Do I have to take my GBP with me on vacation? Only if you want to. You can store the GBP in an a weak 5% Recovery Brew in an airtight container, such as a jam jar in the fridge. You can also dry the GBP very easily, just spread it out on a smooth surface and leave it to dry.
Can I get drunk from this kind of beer? Ginger beer is alcoholic but you can control the amount of alcohol by varying the amount of sugar and varying the length of the brew time. You could also force carbonate to reduce the brew time further and it becomes as alcoholic as orange juice. But if you increase the sugar level and the brew time, the alcohol level will rise as well.
But ginger has a weird, sharp taste! You can use whatever fruit you like. It’s just called ginger beer because that was the original brew.
Can I re-use the GBP? The GBP is a living organism held together in a matrix made by the GBP itself, so it can be re-used.

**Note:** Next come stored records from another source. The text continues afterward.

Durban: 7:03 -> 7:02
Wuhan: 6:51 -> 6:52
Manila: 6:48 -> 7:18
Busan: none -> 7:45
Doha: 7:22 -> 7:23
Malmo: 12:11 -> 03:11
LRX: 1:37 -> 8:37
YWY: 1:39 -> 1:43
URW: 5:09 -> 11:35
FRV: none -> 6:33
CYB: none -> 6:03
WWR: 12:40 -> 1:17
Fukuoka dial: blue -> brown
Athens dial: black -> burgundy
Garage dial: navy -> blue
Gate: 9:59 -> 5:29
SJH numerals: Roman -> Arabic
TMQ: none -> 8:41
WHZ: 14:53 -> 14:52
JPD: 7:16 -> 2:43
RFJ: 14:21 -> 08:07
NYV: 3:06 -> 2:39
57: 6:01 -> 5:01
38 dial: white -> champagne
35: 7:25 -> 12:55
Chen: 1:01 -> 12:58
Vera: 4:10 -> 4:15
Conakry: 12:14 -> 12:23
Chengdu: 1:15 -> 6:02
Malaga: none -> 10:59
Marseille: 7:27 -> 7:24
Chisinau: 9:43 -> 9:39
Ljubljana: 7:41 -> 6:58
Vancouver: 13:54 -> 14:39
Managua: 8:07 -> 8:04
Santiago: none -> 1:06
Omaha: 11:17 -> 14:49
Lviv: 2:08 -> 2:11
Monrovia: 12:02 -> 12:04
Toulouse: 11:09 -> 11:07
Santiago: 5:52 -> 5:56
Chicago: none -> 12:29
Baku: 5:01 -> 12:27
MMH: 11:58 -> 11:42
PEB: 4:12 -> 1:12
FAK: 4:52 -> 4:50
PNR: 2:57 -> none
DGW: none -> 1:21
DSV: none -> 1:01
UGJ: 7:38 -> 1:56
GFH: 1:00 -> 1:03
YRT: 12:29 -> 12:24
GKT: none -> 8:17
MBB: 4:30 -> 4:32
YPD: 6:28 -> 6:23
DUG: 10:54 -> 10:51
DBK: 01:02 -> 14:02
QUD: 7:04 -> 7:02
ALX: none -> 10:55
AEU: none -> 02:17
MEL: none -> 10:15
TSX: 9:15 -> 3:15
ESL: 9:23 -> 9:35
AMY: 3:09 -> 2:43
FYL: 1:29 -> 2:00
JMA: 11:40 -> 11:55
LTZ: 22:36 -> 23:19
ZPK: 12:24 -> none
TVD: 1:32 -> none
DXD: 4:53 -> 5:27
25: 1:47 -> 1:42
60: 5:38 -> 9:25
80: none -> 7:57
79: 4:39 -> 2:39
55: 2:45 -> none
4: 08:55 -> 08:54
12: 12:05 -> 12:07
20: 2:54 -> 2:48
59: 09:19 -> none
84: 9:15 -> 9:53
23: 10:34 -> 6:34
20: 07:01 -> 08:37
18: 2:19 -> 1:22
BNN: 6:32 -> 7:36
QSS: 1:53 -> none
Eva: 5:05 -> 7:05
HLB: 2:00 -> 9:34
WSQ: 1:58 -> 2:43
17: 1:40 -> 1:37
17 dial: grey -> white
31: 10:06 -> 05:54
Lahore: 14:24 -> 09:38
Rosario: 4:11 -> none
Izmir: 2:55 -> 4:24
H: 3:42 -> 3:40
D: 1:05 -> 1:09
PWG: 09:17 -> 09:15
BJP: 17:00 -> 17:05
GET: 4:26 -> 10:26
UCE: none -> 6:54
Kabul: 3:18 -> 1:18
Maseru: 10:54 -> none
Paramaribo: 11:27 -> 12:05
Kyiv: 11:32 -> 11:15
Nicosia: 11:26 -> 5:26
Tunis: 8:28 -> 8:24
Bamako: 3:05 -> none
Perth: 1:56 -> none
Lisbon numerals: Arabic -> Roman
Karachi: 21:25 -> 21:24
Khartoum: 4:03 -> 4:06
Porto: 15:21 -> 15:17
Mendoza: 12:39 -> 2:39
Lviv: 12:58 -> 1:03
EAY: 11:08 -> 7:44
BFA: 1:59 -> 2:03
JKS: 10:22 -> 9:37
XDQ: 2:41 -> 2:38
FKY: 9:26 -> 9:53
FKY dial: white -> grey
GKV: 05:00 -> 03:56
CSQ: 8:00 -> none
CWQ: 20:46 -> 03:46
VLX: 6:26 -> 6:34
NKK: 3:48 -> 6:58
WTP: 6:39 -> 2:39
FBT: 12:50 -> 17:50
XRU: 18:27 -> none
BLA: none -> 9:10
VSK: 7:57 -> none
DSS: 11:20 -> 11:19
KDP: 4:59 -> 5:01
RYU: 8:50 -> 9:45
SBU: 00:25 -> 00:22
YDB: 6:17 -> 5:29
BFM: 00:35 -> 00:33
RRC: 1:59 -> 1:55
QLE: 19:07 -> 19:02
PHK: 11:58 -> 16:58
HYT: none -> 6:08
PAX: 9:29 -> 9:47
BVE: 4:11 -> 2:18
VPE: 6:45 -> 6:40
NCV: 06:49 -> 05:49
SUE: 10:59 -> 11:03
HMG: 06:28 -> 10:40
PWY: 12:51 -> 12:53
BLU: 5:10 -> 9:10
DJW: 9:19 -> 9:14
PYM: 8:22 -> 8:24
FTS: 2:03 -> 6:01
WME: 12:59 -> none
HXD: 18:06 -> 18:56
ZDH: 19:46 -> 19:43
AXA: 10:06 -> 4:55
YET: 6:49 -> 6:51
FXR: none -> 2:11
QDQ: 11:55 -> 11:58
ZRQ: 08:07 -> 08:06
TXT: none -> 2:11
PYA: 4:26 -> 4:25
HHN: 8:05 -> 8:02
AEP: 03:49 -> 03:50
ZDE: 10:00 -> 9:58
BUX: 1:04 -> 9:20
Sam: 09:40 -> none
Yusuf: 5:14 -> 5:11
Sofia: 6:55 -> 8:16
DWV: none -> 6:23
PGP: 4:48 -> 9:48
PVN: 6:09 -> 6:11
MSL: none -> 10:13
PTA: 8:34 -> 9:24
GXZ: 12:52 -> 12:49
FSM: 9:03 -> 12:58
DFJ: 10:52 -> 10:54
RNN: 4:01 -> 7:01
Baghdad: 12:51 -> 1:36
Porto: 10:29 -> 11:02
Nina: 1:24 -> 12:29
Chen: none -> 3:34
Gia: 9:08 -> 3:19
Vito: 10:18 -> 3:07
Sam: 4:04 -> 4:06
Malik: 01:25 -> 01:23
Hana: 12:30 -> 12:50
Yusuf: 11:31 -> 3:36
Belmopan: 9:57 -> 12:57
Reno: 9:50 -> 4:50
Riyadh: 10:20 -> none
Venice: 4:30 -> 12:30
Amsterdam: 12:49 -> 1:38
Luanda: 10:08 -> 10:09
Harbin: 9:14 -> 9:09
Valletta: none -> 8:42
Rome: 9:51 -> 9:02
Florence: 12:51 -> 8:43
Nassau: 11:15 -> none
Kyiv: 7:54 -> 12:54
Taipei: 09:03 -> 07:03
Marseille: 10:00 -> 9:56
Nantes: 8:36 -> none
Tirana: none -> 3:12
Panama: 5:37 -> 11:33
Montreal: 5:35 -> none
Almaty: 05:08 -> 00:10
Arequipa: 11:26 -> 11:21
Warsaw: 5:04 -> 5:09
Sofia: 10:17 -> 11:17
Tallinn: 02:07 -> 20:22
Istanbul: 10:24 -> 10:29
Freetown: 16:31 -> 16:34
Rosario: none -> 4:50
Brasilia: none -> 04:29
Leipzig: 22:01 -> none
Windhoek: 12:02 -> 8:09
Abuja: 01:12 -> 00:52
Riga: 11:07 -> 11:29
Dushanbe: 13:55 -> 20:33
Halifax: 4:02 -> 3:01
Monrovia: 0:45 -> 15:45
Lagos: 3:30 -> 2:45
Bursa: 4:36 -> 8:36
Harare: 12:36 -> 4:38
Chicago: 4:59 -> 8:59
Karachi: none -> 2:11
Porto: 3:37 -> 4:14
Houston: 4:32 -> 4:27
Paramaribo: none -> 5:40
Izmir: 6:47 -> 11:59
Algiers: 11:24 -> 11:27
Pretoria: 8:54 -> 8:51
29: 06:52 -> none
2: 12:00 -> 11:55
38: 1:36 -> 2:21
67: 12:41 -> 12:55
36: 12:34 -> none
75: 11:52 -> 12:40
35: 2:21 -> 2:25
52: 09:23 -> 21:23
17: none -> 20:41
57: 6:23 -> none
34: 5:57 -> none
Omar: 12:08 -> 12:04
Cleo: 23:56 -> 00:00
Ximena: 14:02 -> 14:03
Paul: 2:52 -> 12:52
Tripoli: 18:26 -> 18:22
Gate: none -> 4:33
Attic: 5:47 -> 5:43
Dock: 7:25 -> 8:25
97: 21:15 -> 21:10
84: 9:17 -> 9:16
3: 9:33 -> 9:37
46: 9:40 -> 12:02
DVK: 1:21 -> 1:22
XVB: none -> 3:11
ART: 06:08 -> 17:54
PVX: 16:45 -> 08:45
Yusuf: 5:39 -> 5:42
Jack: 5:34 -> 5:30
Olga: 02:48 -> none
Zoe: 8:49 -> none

Can I make my own Ginger Beer Plant? No, the GBP is made up of two Saccharomyces florentinus and Lactobacillus hilgardii that do not spontaneously work together to make the little blobs.
What’s the difference between water kefir and GBP? Both are ‘symbiotic colonies of bacteria and yeast’ and ferment sugar, but that is about where the similarities end. Just like waterkefir and kombucha are SCOBY’s, yet totally different, the same can be said for ginger beer and water kefir. GBP is made up of the yeast Saccharomyces florentinus (Saccharomyces pyriformis), and the bacterium Lactobacillus hilgardii (Brevibacterium vermiforme) plus many more, Water Kefir Grains on the other hand are made up of Lactobacillus brevis plus many more yeast and bacteria. The exact composition varies from source to source though. Also, their shape, translucency, dietal and mineral preferences and fermenting time differ. The resulting taste is also different. Ginger beer has more of sour flavor, closer to kombucha. The grains never get nearly as large as water kefir’s greatest size, and do not form the same angular, clear grain – instead they are like a murky brown puffed rice.